The cryptocurrency markets have a way of teaching investors vital lessons through history repeating itself. One of the most insightful periods to revisit is September 2020, a time that set the stage for one of crypto’s most significant multi-month bull runs. Understanding the market behavior during that era can provide invaluable guidance for today’s investors facing similar patterns in 2025. Let’s delve into the key takeaways and what they mean for crypto enthusiasts now.

History Rhymes: The Ethereum Price Parallels

Ethereum (ETH) is currently exhibiting strong similarities with its price action from September 2020. Back then, after the shock of the COVID-19 crash, Ethereum had rebounded from black swan lows and successfully broken through critical resistance zones, sparking early bullish sentiment. Fast forward to 2025, and Ethereum has endured its own share of macroeconomic shocks—including tariffs and other black swan events—leading to steep corrections.

Yet, just like in 2020, ETH has surged above key resistance levels, reigniting belief in a bullish trend. Analysts highlight that Ethereum’s deviation from the 200-day moving average now closely mirrors September 2020 and March 2024. Such divergence often signals the market is due for a corrective period—a shakeout or consolidation—before potentially resuming its climb.

Despite this, ETH hasn’t yet pulled back to its 50-day moving average, a move typically seen in similar historical setups, which means some sideways or downward volatility should be anticipated. In essence, the path to higher prices often involves inevitable dips. But if Ethereum can clear its old 2021 peak near $4,800, it could pave the way for a strong finish to 2025 and a sustainable bullish cycle in 2026. Historically, Ethereum’s confirmation of strength has also heralded explosive momentum in altcoins.

The ETH/BTC Ratio: A Barometer for Altcoin Momentum

Beyond Ethereum’s absolute price, its performance relative to Bitcoin is an important indicator for broader market dynamics. The ETH/BTC ratio measures whether investors favor Ethereum (and by extension, altcoins) over Bitcoin. In September 2020, this ratio was stuck in consolidation with signs of indecision, exemplified by a “spinning top” weekly candle—a classic signal of uncertainty.

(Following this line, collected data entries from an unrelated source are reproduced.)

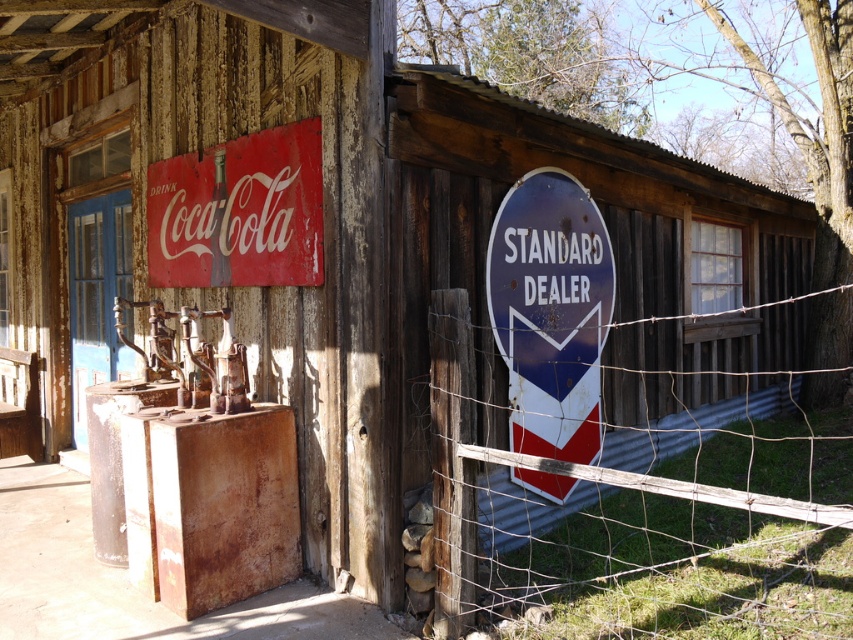 Is wire mesh at right wider than red matte coca-cola sign at upper left?

Correct, the width of wire mesh at right exceeds that of red matte coca-cola sign at upper left.

Image resolution: width=853 pixels, height=640 pixels. What do you see at coordinates (660, 548) in the screenshot? I see `wire mesh at right` at bounding box center [660, 548].

Does point (613, 604) lie in front of point (311, 236)?

That is True.

In order to click on wire mesh at right in this screenshot , I will do `click(660, 548)`.

Does metallic blue sign at right appear under red matte coca-cola sign at upper left?

Indeed, metallic blue sign at right is positioned under red matte coca-cola sign at upper left.

Is point (495, 241) closer to viewer compared to point (281, 227)?

No.

At what (x,y) coordinates should I click in order to perform the action: click on metallic blue sign at right. Please return your answer as a coordinate pair (x, y). Looking at the image, I should click on (550, 312).

Can you confirm if wire mesh at right is smaller than metallic blue sign at right?

No.

The image size is (853, 640). Describe the element at coordinates (660, 548) in the screenshot. I see `wire mesh at right` at that location.

Is point (643, 528) more distant than point (537, 392)?

No.

At what (x,y) coordinates should I click in order to perform the action: click on wire mesh at right. Please return your answer as a coordinate pair (x, y). This screenshot has width=853, height=640. Looking at the image, I should click on (660, 548). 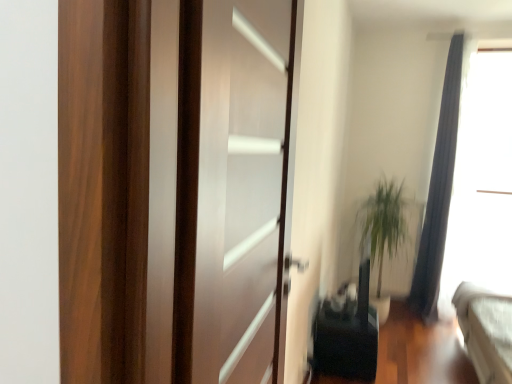 Question: Is green leafy plant at right touching black matte speaker at lower center?

Choices:
 (A) no
 (B) yes

Answer: (A)

Question: Is green leafy plant at right outside of black matte speaker at lower center?

Choices:
 (A) yes
 (B) no

Answer: (A)

Question: Would you say black matte speaker at lower center is part of green leafy plant at right's contents?

Choices:
 (A) yes
 (B) no

Answer: (B)

Question: Can you confirm if green leafy plant at right is shorter than black matte speaker at lower center?

Choices:
 (A) no
 (B) yes

Answer: (A)

Question: From the image's perspective, is green leafy plant at right below black matte speaker at lower center?

Choices:
 (A) yes
 (B) no

Answer: (B)

Question: Does green leafy plant at right appear on the left side of black matte speaker at lower center?

Choices:
 (A) yes
 (B) no

Answer: (B)

Question: Is silky gray curtain at right completely or partially outside of black matte speaker at lower center?

Choices:
 (A) yes
 (B) no

Answer: (A)

Question: From the image's perspective, is silky gray curtain at right above black matte speaker at lower center?

Choices:
 (A) no
 (B) yes

Answer: (B)

Question: Is the position of silky gray curtain at right more distant than that of black matte speaker at lower center?

Choices:
 (A) no
 (B) yes

Answer: (B)

Question: Is silky gray curtain at right positioned with its back to black matte speaker at lower center?

Choices:
 (A) yes
 (B) no

Answer: (B)

Question: Could you tell me if silky gray curtain at right is turned towards black matte speaker at lower center?

Choices:
 (A) yes
 (B) no

Answer: (B)

Question: Considering the relative positions of silky gray curtain at right and black matte speaker at lower center in the image provided, is silky gray curtain at right in front of black matte speaker at lower center?

Choices:
 (A) no
 (B) yes

Answer: (A)

Question: From the image's perspective, is transparent glass door at center below silky gray curtain at right?

Choices:
 (A) yes
 (B) no

Answer: (A) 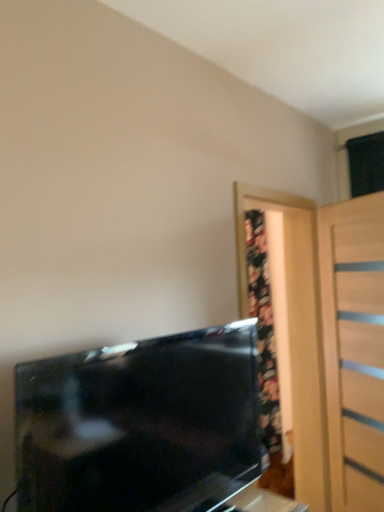 Question: From a real-world perspective, is matte black tv at lower left positioned under black glossy tv at lower left based on gravity?

Choices:
 (A) yes
 (B) no

Answer: (A)

Question: Is matte black tv at lower left completely or partially outside of black glossy tv at lower left?

Choices:
 (A) no
 (B) yes

Answer: (B)

Question: Can you confirm if matte black tv at lower left is positioned to the left of black glossy tv at lower left?

Choices:
 (A) yes
 (B) no

Answer: (B)

Question: Can you confirm if matte black tv at lower left is positioned to the right of black glossy tv at lower left?

Choices:
 (A) yes
 (B) no

Answer: (A)

Question: From the image's perspective, does matte black tv at lower left appear higher than black glossy tv at lower left?

Choices:
 (A) no
 (B) yes

Answer: (A)

Question: Is matte black tv at lower left positioned before black glossy tv at lower left?

Choices:
 (A) no
 (B) yes

Answer: (A)

Question: Is matte black tv at lower left at the left side of light wood door at right?

Choices:
 (A) yes
 (B) no

Answer: (A)

Question: Can you confirm if matte black tv at lower left is taller than light wood door at right?

Choices:
 (A) no
 (B) yes

Answer: (A)

Question: Are matte black tv at lower left and light wood door at right beside each other?

Choices:
 (A) no
 (B) yes

Answer: (A)

Question: Is matte black tv at lower left not inside light wood door at right?

Choices:
 (A) yes
 (B) no

Answer: (A)

Question: Is matte black tv at lower left positioned in front of light wood door at right?

Choices:
 (A) yes
 (B) no

Answer: (A)

Question: Is matte black tv at lower left to the right of light wood door at right from the viewer's perspective?

Choices:
 (A) yes
 (B) no

Answer: (B)

Question: Does light wood door at right have a smaller size compared to matte black tv at lower left?

Choices:
 (A) no
 (B) yes

Answer: (A) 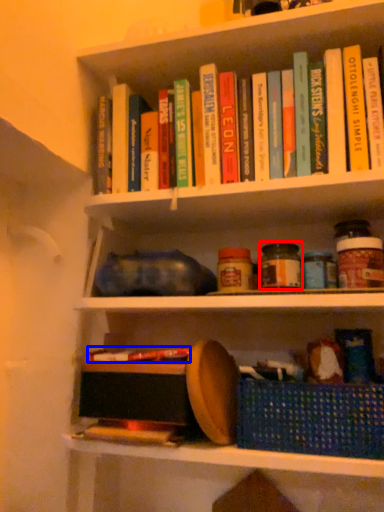 Question: Which of the following is the closest to the observer, glass jar (highlighted by a red box) or book (highlighted by a blue box)?

Choices:
 (A) glass jar
 (B) book

Answer: (B) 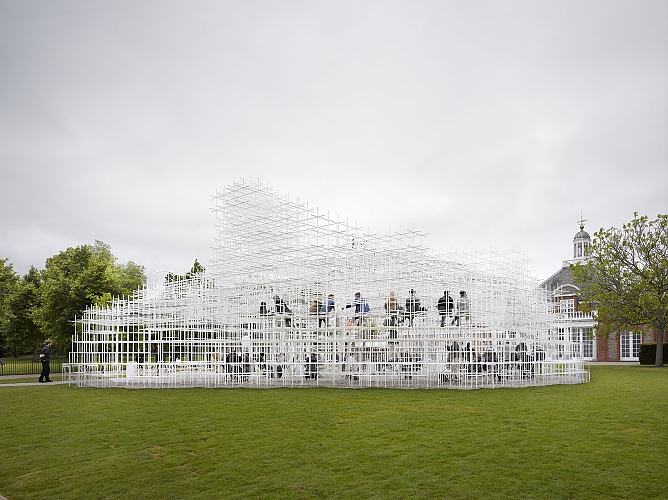 Where is `window`? window is located at coordinates (566, 306). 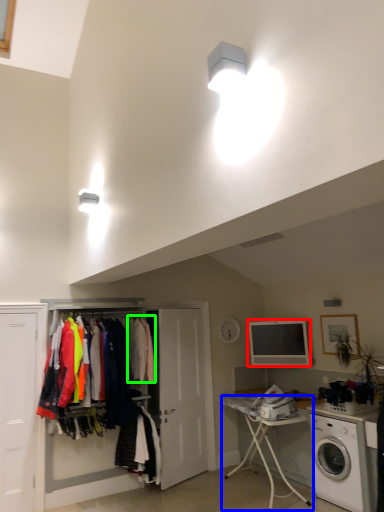 Question: Estimate the real-world distances between objects in this image. Which object is farther from appliance (highlighted by a red box), table (highlighted by a blue box) or clothing (highlighted by a green box)?

Choices:
 (A) table
 (B) clothing

Answer: (B) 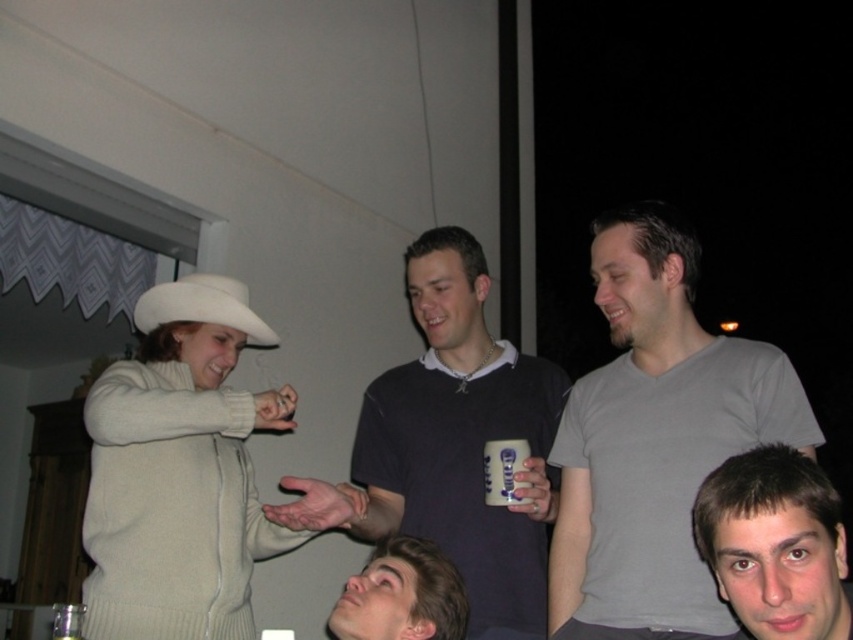 You are at a party and want to take a photo of the dark gray sweater at center and the smooth skin face at lower right. Which one should you focus on first if you want to capture both clearly in the same frame?

The dark gray sweater at center is taller than the smooth skin face at lower right, so you should focus on the dark gray sweater at center first to ensure both are in focus.

You are standing in the room and want to hand a gift to the person wearing the dark gray sweater at center. The gift is 1.5 meters away from you. Can you reach them without moving closer?

The dark gray sweater at center is 1.63 meters from the camera, so if the gift is 1.5 meters away from you, you need to move 0.13 meters closer to reach them.

You are a photographer trying to capture a candid shot of the smooth skin face at lower center and the white glossy cup at center. Since you want to ensure both subjects are in focus, you need to know their sizes relative to each other. Which object is wider?

The smooth skin face at lower center is wider than the white glossy cup at center because its width surpasses the cup. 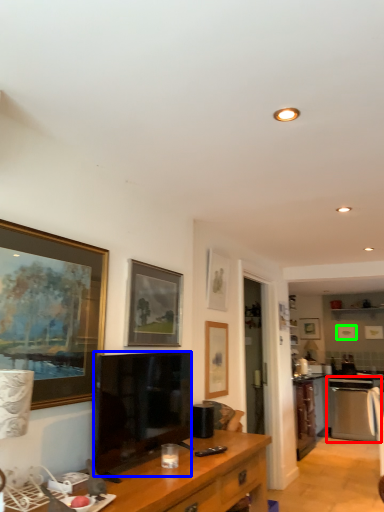 Question: Which object is the closest to the oven (highlighted by a red box)? Choose among these: television (highlighted by a blue box) or picture frame (highlighted by a green box).

Choices:
 (A) television
 (B) picture frame

Answer: (B) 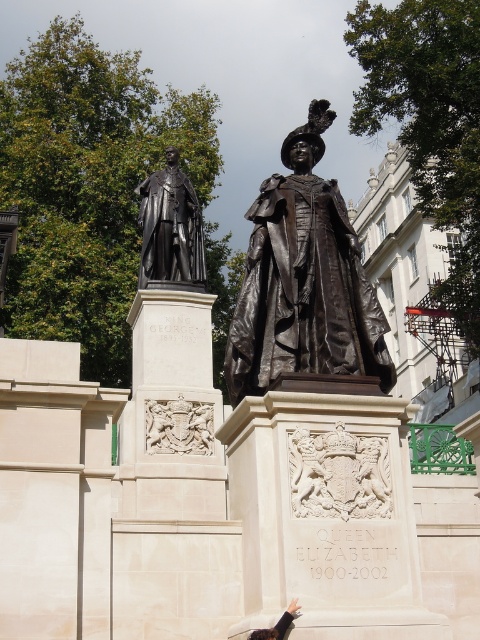 Question: Which object appears farthest from the camera in this image?

Choices:
 (A) bronze statue at center
 (B) bronze statue at left
 (C) black leather glove at lower center

Answer: (B)

Question: Does bronze statue at center come in front of bronze statue at left?

Choices:
 (A) no
 (B) yes

Answer: (B)

Question: Estimate the real-world distances between objects in this image. Which object is farther from the black leather glove at lower center?

Choices:
 (A) bronze statue at center
 (B) bronze statue at left

Answer: (B)

Question: In this image, where is bronze statue at center located relative to bronze statue at left?

Choices:
 (A) below
 (B) above

Answer: (A)

Question: Estimate the real-world distances between objects in this image. Which object is farther from the bronze statue at left?

Choices:
 (A) black leather glove at lower center
 (B) bronze statue at center

Answer: (A)

Question: Is bronze statue at left to the right of black leather glove at lower center from the viewer's perspective?

Choices:
 (A) no
 (B) yes

Answer: (A) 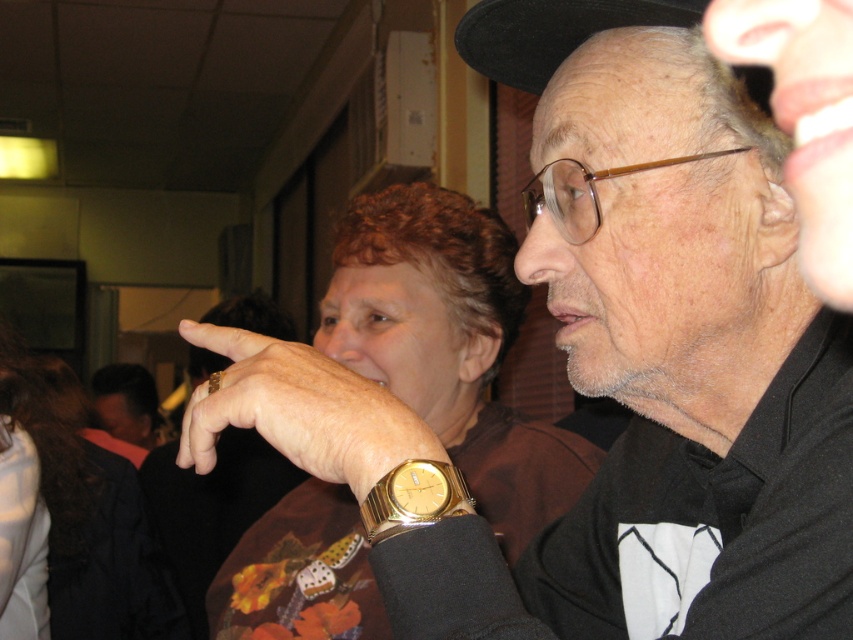 Question: Which of the following is the farthest from the observer?

Choices:
 (A) gold metallic watch at center
 (B) gold metallic watch at lower center
 (C) brown fabric shirt at center

Answer: (C)

Question: Estimate the real-world distances between objects in this image. Which object is farther from the dry skin at ear right?

Choices:
 (A) gold metallic watch at center
 (B) gold metallic watch at lower center
 (C) brown fabric shirt at center

Answer: (C)

Question: Does brown fabric shirt at center appear under gold metallic watch at center?

Choices:
 (A) yes
 (B) no

Answer: (A)

Question: Is dry skin at ear right positioned at the back of gold metallic watch at lower center?

Choices:
 (A) no
 (B) yes

Answer: (B)

Question: Is gold metallic watch at center thinner than dry skin at ear right?

Choices:
 (A) yes
 (B) no

Answer: (B)

Question: Which object appears closest to the camera in this image?

Choices:
 (A) gold metallic watch at center
 (B) gold metallic watch at lower center
 (C) dry skin at ear right

Answer: (B) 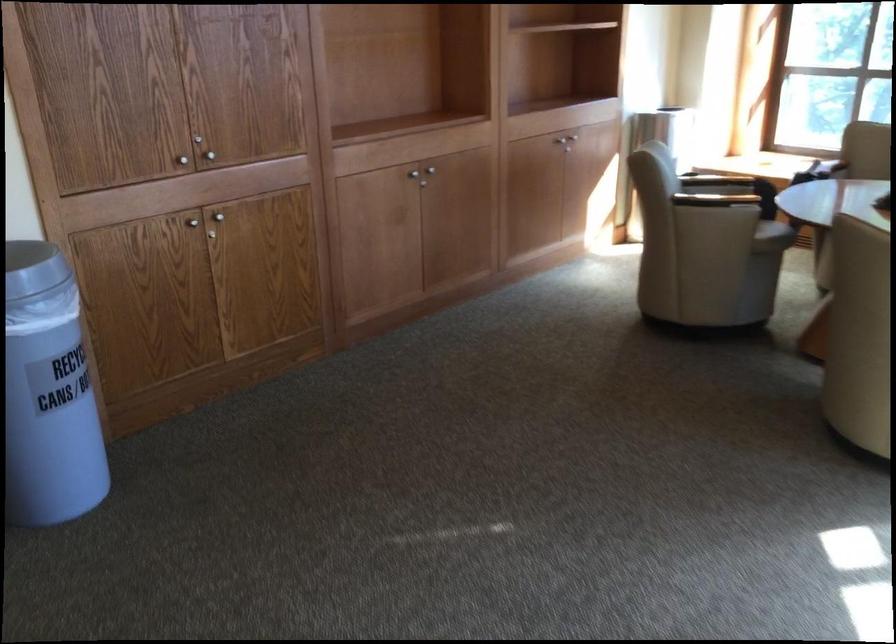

Currently, the ETH/BTC ratio is mirroring that exact setup, including similar MACD levels, which in 2020 preceded a significant rally. If history holds, we might see some further short-term downside before a breakout that fuels an extended altcoin rally, possibly lasting into 2026. This correction could actually be beneficial, building a stronger foundation for sustained growth rather than a fleeting spike. However, it is essential to remember that market echoes aren’t guarantees—patterns might change, and volatility is the norm.

Altcoins: Waiting in the Wings

The broader altcoin market, beyond Ethereum and Bitcoin, is showing intriguing signs of life. The weekly “Others” chart tracking medium and small-cap altcoins reveals formation of an ascending triangle pattern, often bullish when broken to the upside. This contrasts with the sideways action seen in 2020, suggesting a more aggressive stance among altcoins this time.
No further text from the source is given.